Ariel T. Glenn wrote:
In general we don't recombine the pieces; it is extremely easy for the enduser to do so if a single file is really needed. I probably have a shell (bash) script around here that would do it. But people have expressed a preference for more smaller files, either so that they can process a pice that contains the pages they like, or so that they can process the data in parallel.
Bash recipe to create a single xml from the splitted ones: ( 7z e -so enwiki-pages-meta-history1.xml.7z | head -n -2 ; 7z e -so enwiki-pages-meta-history2.xml.7z | tail -n +32 - | head -n -2 ... 7z e -so enwiki-pages-meta-historyN.xml.7z | tail -n +32 - ) > enwiki-pages-meta-history-full.xml
Note: The value 32 varies depending on the dump version and wiki. It's one more than the value given by 7z e -so enwiki-pages-meta-history1.xml.7z 2> /dev/null | grep -n '</siteinfo>'
Still, I would prefer to use a smarter program instead of so many tail and head filters which will analyse millions of lines just to remove a few.

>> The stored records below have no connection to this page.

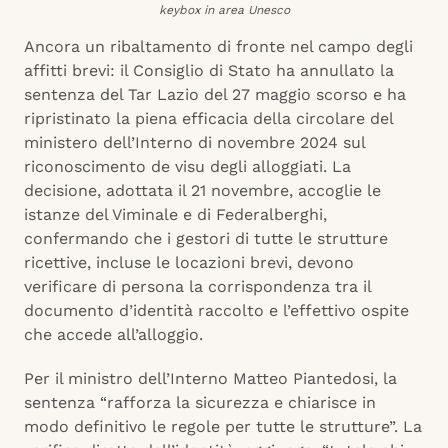
keybox in area Unesco
Ancora un ribaltamento di fronte nel campo degli
affitti brevi: il Consiglio di Stato ha annullato la
sentenza del Tar Lazio del 27 maggio scorso e ha
ripristinato la piena efficacia della circolare del
ministero dell’Interno di novembre 2024 sul
riconoscimento de visu degli alloggiati. La
decisione, adottata il 21 novembre, accoglie le
istanze del Viminale e di Federalberghi,
confermando che i gestori di tutte le strutture
ricettive, incluse le locazioni brevi, devono
verificare di persona la corrispondenza tra il
documento d’identità raccolto e l’effettivo ospite
che accede all’alloggio.
Per il ministro dell’Interno Matteo Piantedosi, la
sentenza “rafforza la sicurezza e chiarisce in
modo definitivo le regole per tutte le strutture”. La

Which brings up a point: a few months back I mentioned that I'd like to produce a large number, ~ 125, small files for the en wikipedia history dumps, rather than the 30 larger ones we produce now. . These files would have the first and last page id of their contents embedded in the filename. Once again I would not plan to recombine these files; it adds extra days to the run after the data has already been made available for download. I'd like people's comments on this.
Ariel
That's fine for me.